# 4 acre Homestead in Southern Ohio



## kerry (Jun 11, 2008)

We have enjoyed our minifarm here in Southern Ohio, but feel that time is short and we would like to be doing missionary work instead of being tied down here.

Our house is a 4 bedroom, 2.5 bath, 2 car garage, nice, big barn. We've gardened and raised chickens, ducks, and guinea fowl. There are plenty of other possibilities with this property. Wood stove in basement and lots of wood on site to use. We installed a bat house in the Spring and are happy to report it is now being used! Plenty of hummingbirds, bees, butterflies, etc. When the leaves are on the trees, you can not see any neighbors. Each window has breath taking views. I will post/send pictures if anyone is interested.

The sunroom is what sold us on this house, as we knew it would make the perfect homeschool room. We use it as our dining room and office, too, because everyone wants to be there. It is loaded with windows with amazing views of the front, back, and side. You truely feel like you are on a retreat on this property. I pictured us living here the remainder of our lives, but you can't say no to the call to be a missionary. 
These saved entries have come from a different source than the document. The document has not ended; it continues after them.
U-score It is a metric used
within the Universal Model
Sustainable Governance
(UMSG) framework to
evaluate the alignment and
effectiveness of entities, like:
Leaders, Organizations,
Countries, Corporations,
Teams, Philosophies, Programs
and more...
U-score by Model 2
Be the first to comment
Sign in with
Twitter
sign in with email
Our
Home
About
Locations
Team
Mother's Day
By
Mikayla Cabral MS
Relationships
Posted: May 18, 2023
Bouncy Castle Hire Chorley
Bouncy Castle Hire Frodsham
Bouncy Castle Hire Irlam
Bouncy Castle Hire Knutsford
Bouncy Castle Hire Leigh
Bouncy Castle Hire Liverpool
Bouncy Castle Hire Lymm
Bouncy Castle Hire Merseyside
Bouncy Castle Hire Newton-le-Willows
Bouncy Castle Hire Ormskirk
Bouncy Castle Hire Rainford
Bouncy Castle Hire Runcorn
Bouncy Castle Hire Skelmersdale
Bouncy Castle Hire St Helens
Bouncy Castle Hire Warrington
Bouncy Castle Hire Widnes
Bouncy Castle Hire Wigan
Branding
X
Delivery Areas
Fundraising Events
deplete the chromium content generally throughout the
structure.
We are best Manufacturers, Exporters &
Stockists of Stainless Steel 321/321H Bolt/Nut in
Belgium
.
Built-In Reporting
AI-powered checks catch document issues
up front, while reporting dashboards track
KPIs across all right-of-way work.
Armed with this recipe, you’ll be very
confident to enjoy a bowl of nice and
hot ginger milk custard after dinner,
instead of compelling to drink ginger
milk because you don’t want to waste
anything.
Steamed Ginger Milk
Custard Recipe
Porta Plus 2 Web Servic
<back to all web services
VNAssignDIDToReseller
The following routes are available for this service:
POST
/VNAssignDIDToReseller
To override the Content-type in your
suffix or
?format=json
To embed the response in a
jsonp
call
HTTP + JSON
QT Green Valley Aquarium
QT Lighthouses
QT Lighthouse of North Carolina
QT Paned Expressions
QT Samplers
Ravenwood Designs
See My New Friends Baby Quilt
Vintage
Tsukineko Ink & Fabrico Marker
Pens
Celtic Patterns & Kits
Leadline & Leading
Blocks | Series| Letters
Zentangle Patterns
This is a farming area with few restrictions, if any. Could even have a bed and breakfast here. The house is pretty enough for that type of business. Could also have a farmer's stand/market. 

We are very much in the country, but Cincinnati is only a half hour's drive. Amish country is about the same. We're near a lake and the Ohio river. 

if anyone is interested, please let me know.


----------



## Wylie Kyote (Dec 1, 2009)

Hi Kerry. 
Pictures and asking price would be good.

Wylie


----------



## kerry (Jun 11, 2008)




----------



## kerry (Jun 11, 2008)

180,000


----------



## holsteintater (May 22, 2004)

Hi. Can you give me more info like what town your home is in? What is your source of water? How close to the neighbors is the house?


----------